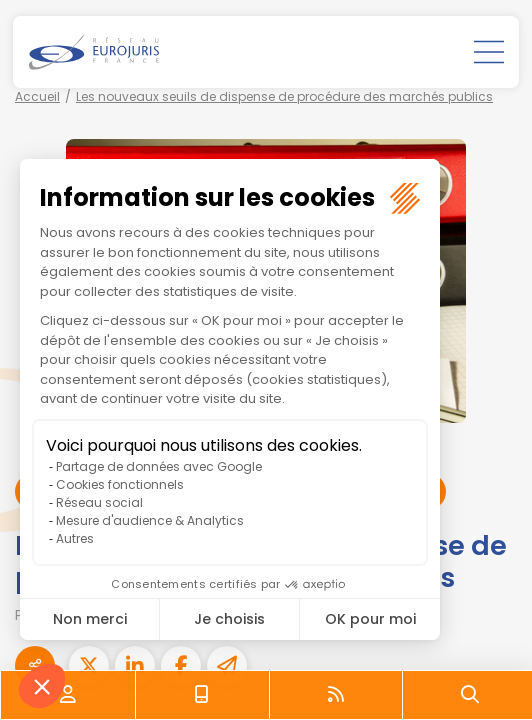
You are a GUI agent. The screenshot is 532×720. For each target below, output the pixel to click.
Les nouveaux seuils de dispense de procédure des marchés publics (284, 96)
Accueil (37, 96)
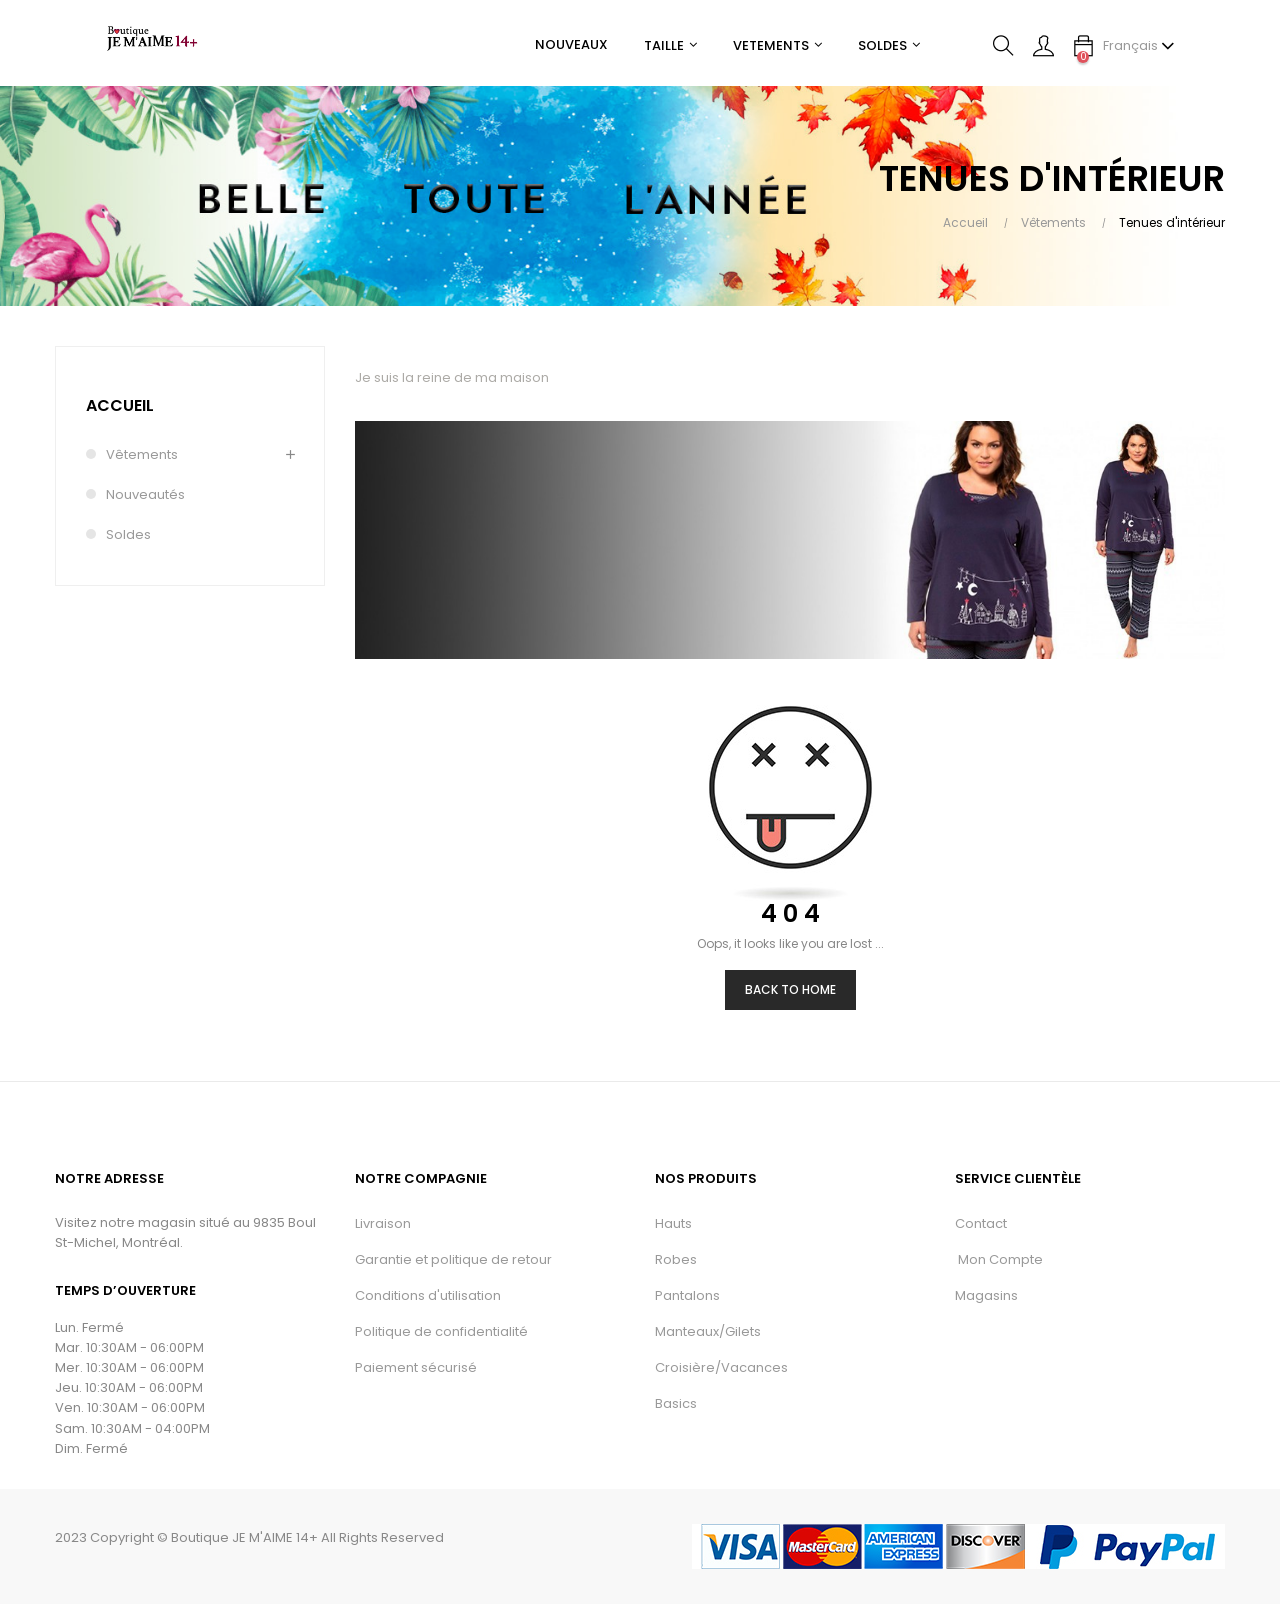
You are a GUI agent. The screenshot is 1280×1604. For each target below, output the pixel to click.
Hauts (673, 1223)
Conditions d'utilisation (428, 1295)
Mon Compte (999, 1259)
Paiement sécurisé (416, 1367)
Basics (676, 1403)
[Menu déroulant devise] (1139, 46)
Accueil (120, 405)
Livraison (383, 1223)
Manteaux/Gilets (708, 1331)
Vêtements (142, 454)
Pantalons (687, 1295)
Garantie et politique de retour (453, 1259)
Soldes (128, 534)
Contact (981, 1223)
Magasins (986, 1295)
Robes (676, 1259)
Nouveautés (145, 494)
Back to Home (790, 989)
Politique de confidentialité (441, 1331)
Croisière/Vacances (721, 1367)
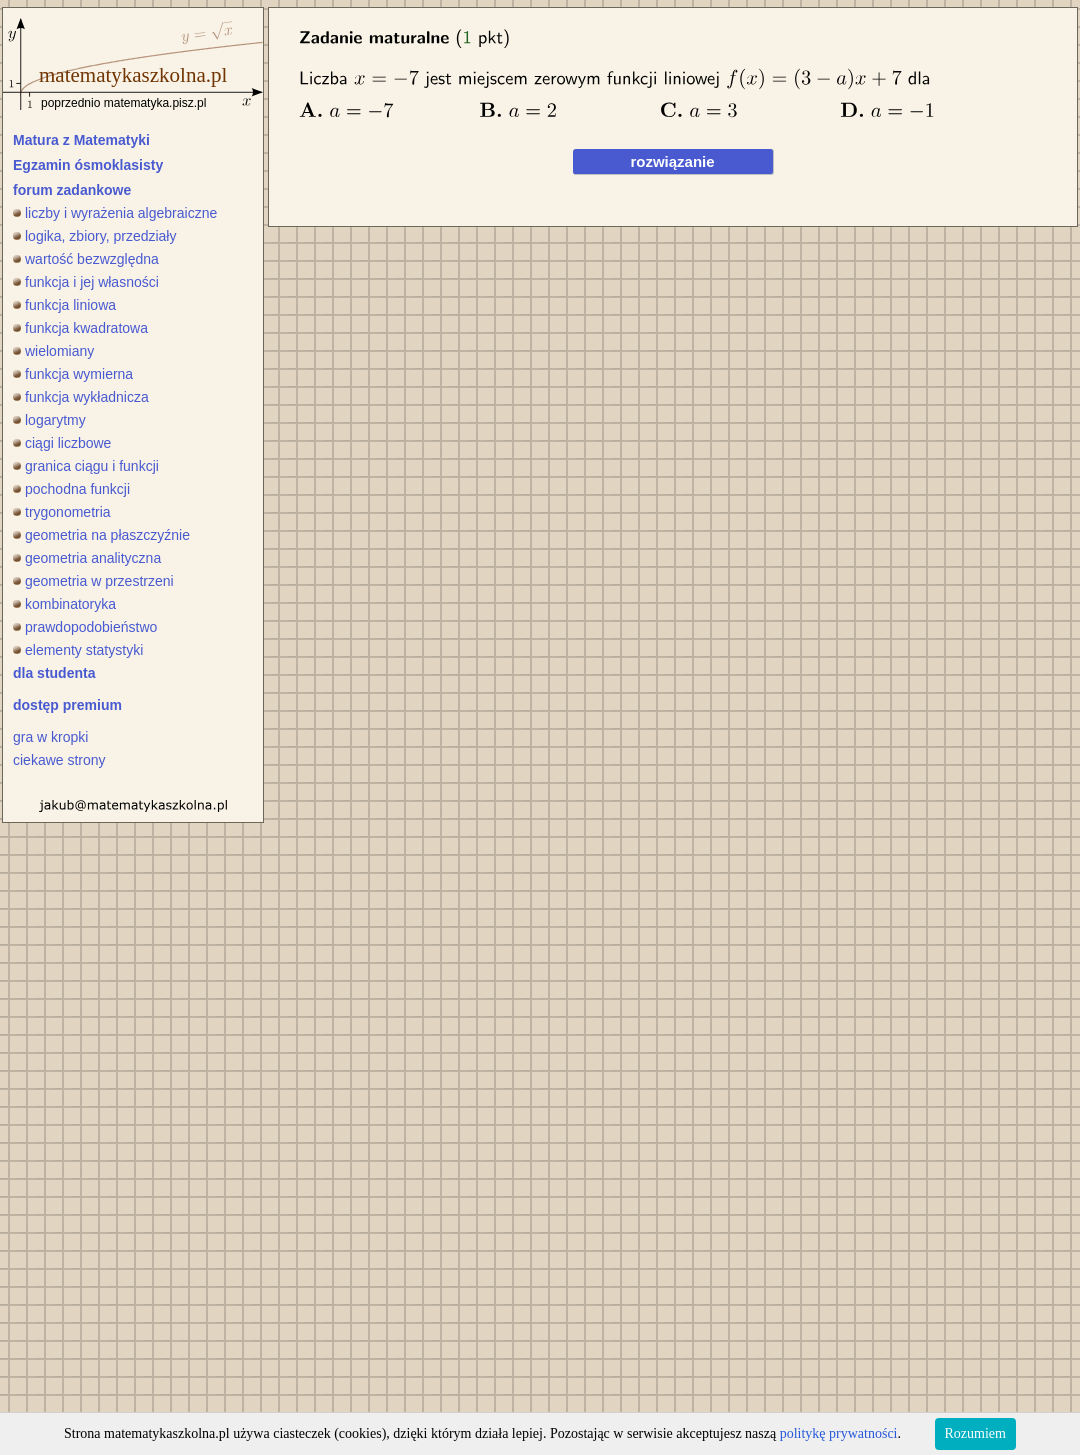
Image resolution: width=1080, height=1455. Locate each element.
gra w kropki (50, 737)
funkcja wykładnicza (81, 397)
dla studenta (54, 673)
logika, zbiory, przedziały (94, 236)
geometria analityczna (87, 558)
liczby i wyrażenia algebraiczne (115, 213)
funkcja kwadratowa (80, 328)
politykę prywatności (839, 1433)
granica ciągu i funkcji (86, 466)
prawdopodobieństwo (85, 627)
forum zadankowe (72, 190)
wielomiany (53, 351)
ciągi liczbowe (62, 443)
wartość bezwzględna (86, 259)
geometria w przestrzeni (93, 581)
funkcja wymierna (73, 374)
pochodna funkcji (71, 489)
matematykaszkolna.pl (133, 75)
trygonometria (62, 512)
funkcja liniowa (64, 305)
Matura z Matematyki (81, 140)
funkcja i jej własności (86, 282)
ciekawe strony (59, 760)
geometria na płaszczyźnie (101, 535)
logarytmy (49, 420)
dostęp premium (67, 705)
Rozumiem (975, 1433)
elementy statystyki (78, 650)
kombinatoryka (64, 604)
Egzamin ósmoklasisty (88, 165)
------------------------------------------------------------
[Requirement]
Can you quote exactly the lines from the one containing "geometria w przestrzeni (93, 581)" through the last line of the records above, and nothing else?

[Task result]
geometria w przestrzeni (93, 581)
funkcja wymierna (73, 374)
pochodna funkcji (71, 489)
matematykaszkolna.pl (133, 75)
trygonometria (62, 512)
funkcja liniowa (64, 305)
Matura z Matematyki (81, 140)
funkcja i jej własności (86, 282)
ciekawe strony (59, 760)
geometria na płaszczyźnie (101, 535)
logarytmy (49, 420)
dostęp premium (67, 705)
Rozumiem (975, 1433)
elementy statystyki (78, 650)
kombinatoryka (64, 604)
Egzamin ósmoklasisty (88, 165)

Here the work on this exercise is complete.